Grundlage für den Masterplan war der städtebauliche Entwurf, der sich im Wettbewerb durchgesetzt hatte.
Grafik: Machleidt GmbH

Der vorgestellte Masterplan soll die planerischen Grundlagen zu den Fragen Städtebau, Freianlagen, Mobilität, sozialer Infrastruktur und dem Nutzungsmix von Wohnen und Gewerbe bündeln. Entwickelt wurde er von der Landeshauptstadt Potsdam und dem Entwicklungsträger gemeinsam mit externen Planungsbüros auf Grundlage des Siegerentwurfs aus dem städtebaulich-freiraumplanerischen Wettbewerb „Wohnen in Potsdam Krampnitz“. Doch auch wenn der Masterplan schon eine ungefähre Vorstellung von dem zukünftigen Wohn- bzw. Lebensgebiet Krampnitz zulässt, blieben einige Fragen leider noch unbeantwortet.

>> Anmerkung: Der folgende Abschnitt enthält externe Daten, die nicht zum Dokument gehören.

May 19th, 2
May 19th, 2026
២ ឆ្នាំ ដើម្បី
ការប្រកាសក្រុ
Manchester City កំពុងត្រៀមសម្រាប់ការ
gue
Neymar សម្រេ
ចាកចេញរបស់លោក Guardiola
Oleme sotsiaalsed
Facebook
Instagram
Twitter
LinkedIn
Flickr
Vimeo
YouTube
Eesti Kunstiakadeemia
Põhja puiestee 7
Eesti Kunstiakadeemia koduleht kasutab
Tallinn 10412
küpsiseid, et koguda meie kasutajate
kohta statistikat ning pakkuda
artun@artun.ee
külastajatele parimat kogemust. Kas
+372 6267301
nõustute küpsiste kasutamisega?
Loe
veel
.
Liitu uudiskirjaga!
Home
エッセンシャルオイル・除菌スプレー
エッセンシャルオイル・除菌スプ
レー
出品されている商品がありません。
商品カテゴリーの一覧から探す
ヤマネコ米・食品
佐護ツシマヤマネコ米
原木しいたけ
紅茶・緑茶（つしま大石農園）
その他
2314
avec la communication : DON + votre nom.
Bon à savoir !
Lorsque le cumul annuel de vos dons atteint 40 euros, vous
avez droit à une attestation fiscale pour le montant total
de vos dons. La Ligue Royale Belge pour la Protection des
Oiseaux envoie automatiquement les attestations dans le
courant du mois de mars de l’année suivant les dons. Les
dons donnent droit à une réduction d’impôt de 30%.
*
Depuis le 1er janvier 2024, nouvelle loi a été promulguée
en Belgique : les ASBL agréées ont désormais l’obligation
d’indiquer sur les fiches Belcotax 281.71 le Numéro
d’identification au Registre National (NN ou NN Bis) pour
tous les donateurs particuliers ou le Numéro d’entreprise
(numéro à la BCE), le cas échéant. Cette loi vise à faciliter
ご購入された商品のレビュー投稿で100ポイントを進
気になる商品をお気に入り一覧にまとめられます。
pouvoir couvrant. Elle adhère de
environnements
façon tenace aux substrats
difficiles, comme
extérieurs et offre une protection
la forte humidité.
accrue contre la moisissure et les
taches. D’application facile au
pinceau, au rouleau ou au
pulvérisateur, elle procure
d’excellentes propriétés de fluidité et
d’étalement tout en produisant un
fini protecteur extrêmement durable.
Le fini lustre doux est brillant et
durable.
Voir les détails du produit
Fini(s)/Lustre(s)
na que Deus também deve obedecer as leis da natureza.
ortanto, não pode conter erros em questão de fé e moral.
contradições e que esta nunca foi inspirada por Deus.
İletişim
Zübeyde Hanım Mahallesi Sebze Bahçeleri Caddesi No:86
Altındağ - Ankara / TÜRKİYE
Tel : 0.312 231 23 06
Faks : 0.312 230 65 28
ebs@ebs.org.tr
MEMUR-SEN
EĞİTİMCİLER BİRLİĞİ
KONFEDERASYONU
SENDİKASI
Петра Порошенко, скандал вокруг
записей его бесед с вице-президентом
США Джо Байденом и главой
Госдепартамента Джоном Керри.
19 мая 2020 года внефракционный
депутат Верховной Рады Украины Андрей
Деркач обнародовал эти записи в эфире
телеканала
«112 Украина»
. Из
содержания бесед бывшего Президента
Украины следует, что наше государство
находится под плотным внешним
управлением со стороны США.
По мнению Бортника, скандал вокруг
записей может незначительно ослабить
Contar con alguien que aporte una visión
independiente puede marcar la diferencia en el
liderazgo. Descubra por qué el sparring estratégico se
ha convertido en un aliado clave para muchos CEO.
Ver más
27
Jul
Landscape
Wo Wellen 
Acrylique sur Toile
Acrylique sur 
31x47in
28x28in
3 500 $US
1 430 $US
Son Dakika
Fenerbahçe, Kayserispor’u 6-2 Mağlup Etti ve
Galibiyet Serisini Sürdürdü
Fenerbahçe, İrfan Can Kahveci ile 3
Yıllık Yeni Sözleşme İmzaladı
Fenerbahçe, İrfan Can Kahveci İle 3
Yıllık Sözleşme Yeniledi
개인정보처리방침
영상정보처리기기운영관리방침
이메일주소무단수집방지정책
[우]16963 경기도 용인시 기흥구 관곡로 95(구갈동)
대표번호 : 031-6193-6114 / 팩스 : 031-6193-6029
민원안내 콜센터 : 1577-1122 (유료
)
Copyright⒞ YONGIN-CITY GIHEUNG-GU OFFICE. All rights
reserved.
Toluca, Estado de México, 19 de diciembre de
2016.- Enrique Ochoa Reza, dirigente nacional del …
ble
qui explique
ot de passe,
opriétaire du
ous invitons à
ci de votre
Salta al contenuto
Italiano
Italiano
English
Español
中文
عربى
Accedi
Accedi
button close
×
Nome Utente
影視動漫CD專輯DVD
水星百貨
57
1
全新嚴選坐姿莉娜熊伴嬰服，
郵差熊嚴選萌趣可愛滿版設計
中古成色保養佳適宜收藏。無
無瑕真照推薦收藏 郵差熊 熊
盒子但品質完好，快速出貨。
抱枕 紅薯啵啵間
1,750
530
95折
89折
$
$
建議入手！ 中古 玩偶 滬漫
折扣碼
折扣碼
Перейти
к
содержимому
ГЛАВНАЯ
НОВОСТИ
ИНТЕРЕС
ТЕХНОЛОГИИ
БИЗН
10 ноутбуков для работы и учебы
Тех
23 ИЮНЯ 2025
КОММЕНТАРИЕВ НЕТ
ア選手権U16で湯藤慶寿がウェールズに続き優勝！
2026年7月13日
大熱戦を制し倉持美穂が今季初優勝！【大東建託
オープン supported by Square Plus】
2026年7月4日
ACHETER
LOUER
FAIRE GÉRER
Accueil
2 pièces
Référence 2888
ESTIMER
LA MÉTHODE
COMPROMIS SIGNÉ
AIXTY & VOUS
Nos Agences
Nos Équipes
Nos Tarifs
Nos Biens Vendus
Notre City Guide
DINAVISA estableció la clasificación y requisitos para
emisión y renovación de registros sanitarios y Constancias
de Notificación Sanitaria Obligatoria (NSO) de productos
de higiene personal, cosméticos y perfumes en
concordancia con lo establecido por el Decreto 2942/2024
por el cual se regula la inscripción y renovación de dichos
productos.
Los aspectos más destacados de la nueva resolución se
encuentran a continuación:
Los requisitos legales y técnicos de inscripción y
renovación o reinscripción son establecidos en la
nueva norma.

„Der heutige Tag stellt einen wichtigen Meilenstein in der Entwicklung des ehemaligen Kasernengeländes in Krampnitz hin zu einem neuen Stadtquartier dar. Auf der Grundlage des Siegerentwurfes … haben wir in den vergangenen Monaten mit hoher Intensität an der Konkretisierung der Planungen gearbeitet“, sagte Bernd Rubelt, Beigeordneter der Landeshauptstadt Potsdam für Stadtentwicklung, Bauen, Wirtschaft und Umwelt, im Vorfeld der Veranstaltung. „Mit dem Masterplan stellen wir nun die Weichen, dass sich Krampnitz zu einem Quartier mit hoher Lebensqualität für seine Bewohnerinnen und Bewohner entwickelt. Wir schaffen die Voraussetzungen, dass sie nicht nur in Krampnitz wohnen, sondern leben können – dazu gehört, dass es viele Angebote vor Ort gibt, die im Alltag genutzt werden können“, so Rubelt weiter.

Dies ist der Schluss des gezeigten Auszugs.